Copy, word for word, each line of the data below from the first through the line containing "November 2016", and stop there.

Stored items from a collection
===============

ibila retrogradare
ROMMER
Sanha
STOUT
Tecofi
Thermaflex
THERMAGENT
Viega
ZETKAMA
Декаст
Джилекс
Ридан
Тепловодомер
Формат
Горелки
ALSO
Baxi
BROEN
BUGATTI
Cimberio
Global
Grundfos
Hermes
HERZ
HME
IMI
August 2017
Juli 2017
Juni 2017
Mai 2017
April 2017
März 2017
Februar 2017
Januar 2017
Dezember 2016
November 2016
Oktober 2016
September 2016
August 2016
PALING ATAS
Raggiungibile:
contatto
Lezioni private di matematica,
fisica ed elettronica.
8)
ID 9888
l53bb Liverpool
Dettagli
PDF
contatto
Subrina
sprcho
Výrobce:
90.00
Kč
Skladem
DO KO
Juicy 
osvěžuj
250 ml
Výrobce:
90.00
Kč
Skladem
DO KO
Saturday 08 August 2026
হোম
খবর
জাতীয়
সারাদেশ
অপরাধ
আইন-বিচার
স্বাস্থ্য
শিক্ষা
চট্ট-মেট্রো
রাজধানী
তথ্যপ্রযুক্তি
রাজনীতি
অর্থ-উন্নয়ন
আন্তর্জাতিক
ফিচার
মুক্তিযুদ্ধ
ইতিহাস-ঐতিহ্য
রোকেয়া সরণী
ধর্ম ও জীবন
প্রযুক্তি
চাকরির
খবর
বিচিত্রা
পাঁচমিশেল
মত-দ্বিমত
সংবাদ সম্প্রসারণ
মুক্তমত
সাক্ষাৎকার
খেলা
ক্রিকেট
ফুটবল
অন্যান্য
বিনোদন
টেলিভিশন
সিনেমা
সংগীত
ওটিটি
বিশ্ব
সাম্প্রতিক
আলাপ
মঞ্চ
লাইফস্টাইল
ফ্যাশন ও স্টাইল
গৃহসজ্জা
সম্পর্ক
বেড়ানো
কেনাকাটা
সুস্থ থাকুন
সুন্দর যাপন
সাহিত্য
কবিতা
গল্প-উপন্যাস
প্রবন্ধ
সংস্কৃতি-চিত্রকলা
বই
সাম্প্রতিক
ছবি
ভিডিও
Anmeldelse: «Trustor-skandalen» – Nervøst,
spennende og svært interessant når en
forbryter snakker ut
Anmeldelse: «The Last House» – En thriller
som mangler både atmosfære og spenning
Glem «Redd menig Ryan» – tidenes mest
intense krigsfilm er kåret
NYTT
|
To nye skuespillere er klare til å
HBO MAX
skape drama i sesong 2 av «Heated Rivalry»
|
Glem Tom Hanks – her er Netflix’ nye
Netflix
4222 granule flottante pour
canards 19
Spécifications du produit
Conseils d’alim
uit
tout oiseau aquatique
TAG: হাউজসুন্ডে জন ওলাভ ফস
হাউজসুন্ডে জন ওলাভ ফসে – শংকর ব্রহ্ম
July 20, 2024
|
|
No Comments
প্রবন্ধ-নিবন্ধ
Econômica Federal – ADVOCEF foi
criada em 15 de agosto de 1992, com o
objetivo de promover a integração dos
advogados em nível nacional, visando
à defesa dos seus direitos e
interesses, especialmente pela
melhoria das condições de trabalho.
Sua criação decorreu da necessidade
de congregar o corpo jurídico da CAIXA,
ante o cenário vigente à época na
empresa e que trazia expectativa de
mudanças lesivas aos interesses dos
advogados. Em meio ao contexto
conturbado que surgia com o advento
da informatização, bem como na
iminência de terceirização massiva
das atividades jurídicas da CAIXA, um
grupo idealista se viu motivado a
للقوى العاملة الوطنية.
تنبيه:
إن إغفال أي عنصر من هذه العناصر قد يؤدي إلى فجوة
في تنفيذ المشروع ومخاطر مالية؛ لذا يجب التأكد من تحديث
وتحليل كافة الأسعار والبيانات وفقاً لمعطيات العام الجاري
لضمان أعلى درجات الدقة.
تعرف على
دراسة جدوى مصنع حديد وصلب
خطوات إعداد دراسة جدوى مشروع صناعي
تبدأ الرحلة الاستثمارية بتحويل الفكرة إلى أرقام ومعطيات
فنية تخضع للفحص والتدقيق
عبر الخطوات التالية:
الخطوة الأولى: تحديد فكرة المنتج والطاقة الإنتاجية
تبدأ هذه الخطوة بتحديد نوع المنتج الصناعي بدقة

===============

§ **SOLUTION FOR THIS EXERCISE**:
ibila retrogradare
ROMMER
Sanha
STOUT
Tecofi
Thermaflex
THERMAGENT
Viega
ZETKAMA
Декаст
Джилекс
Ридан
Тепловодомер
Формат
Горелки
ALSO
Baxi
BROEN
BUGATTI
Cimberio
Global
Grundfos
Hermes
HERZ
HME
IMI
August 2017
Juli 2017
Juni 2017
Mai 2017
April 2017
März 2017
Februar 2017
Januar 2017
Dezember 2016
November 2016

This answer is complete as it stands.